*Aim of the task:* Say how many lines below hold the word "автомобилей"; give the number by itself.

━━ Input data

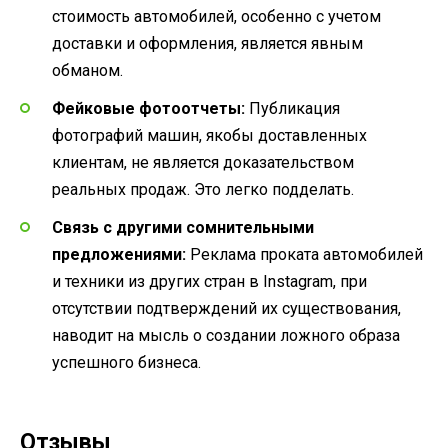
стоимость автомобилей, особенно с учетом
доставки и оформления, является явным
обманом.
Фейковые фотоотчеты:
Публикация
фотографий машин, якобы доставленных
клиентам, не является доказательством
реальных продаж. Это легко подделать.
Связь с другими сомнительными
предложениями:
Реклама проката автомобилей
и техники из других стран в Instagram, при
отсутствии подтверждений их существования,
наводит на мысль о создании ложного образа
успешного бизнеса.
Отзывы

━━━━

*Exercise answer:* 2